You might wind up with more questions than answers, but that’s not necessarily a bad thing.
For as long as I can remember, my stomach has just felt off. Random foods gave me an upset stomach. I’d experience the occasional bout of acid reflux and heartburn—and then some other less-than-pleasant symptoms. Nothing ever seemed severe enough to see a doctor, just enough of a nuisance to wonder if there was something I could easily change at home.
Enter food sensitivity kits: “Food sensitivity tests can give clarity and a starting point in finding answers to challenging symptoms and dietary concerns,” says Lisa Richards, nutritionist and author of The Candida Diet. The most well-known kit on the market, Everlywell, is an at-home test that uses a finger prick blood sample to measure your body’s immune response to 96 or 204 common markers, depending on the test, including gluten, soy, milk and nuts."

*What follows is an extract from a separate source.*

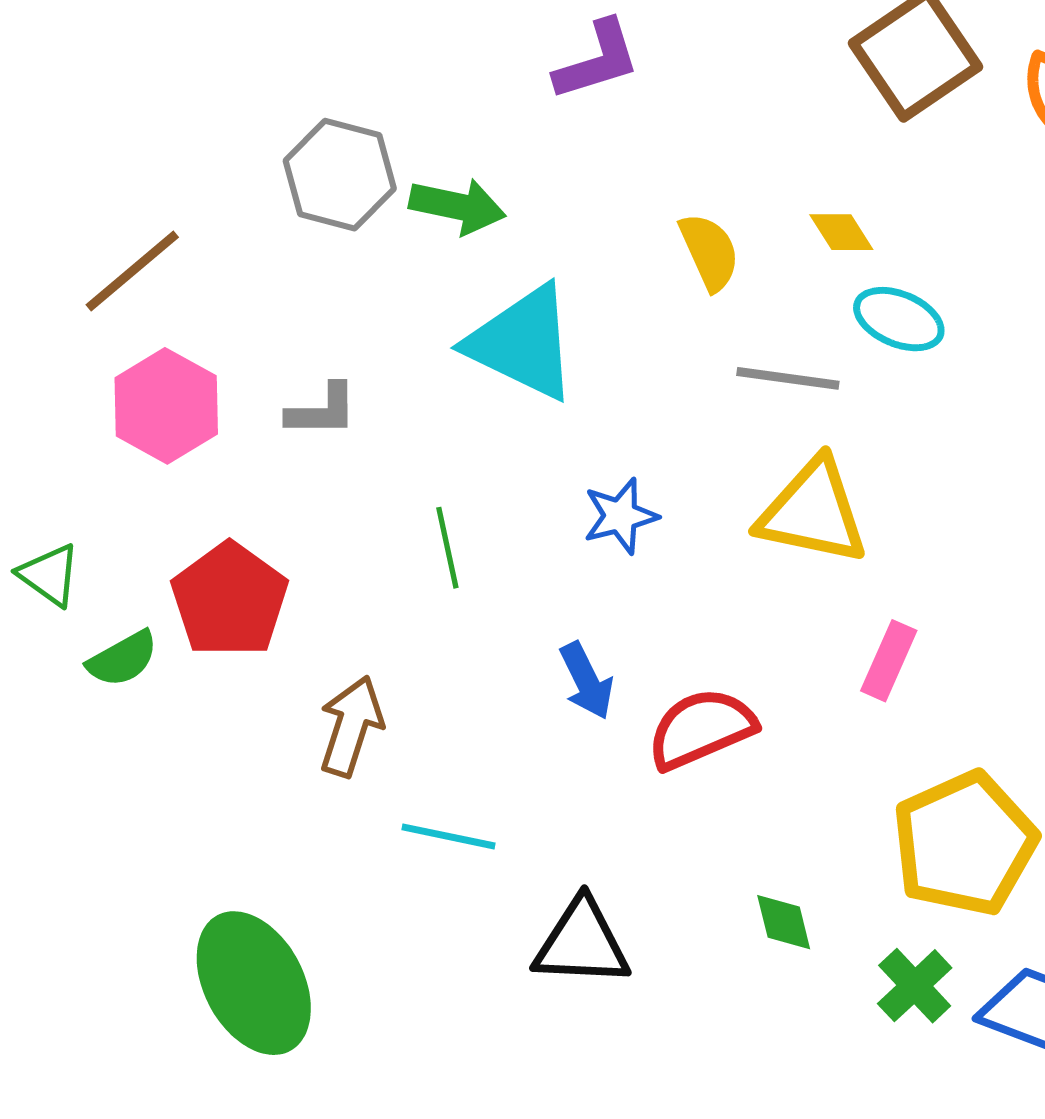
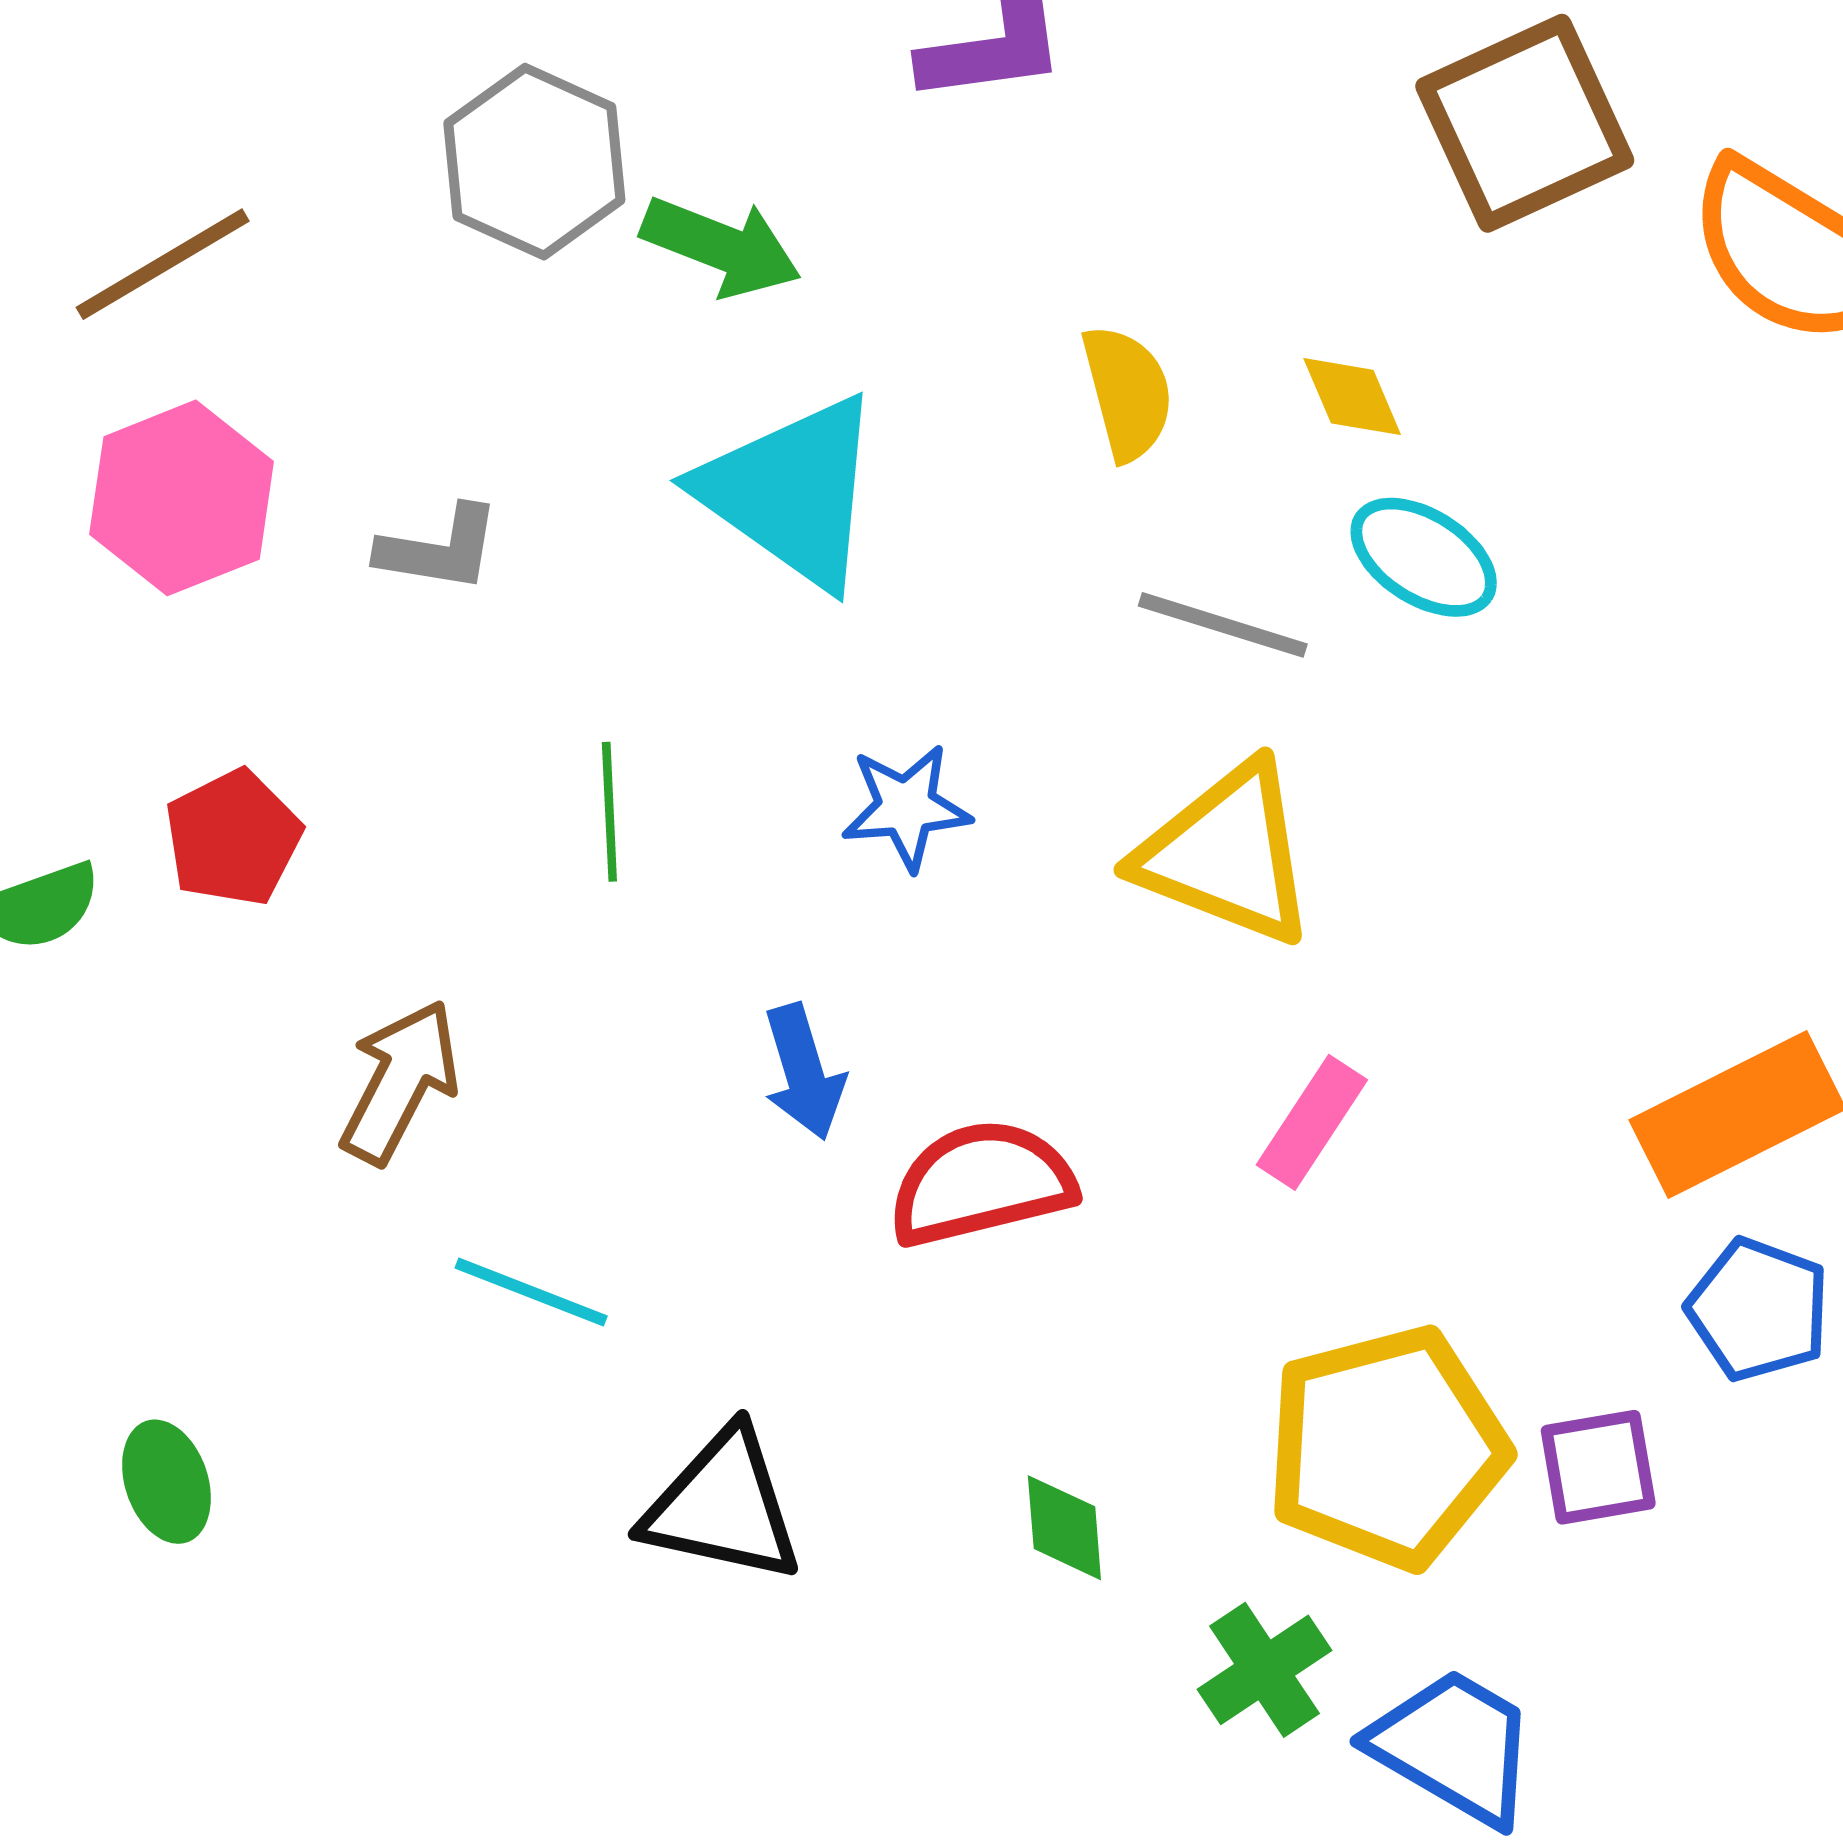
red pentagon: (230, 600) -> (233, 838), size x0.7
green ellipse: (254, 983) -> (166, 1482), size x0.5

Food sensitivity is very different than a food allergy or food intolerance, although the three are often confused. Food allergies are immediate and can range from minor to life-threatening (like a deadly peanut allergy). Food intolerance can occur if you don’t have enough specific enzymes to break down a food (like lactose intolerance). So what are food sensitivities? They contribute to uncomfortable symptoms like stomach issues, acne, headaches, bloating and fatigue.
Everlywell recommends using the results to help you start an elimination diet. That way, you have a good starting point to pinpoint foods that may be giving you trouble. “Elimination diets can be burdensome, especially for those who do not have an actual sensitivity or allergy,” says Richards. “Putting in the work to end with no results can be frustrating, but starting with a sensitivity kit can give those interested in doing an elimination diet a great starting point and help them avoid pointless steps.” Everlywell includes a group or solo discussion with a healthcare professional with the cost of every kit. It's important to keep in mind that a food sensitivity test can’t (and shouldn’t) replace a medical diagnosis.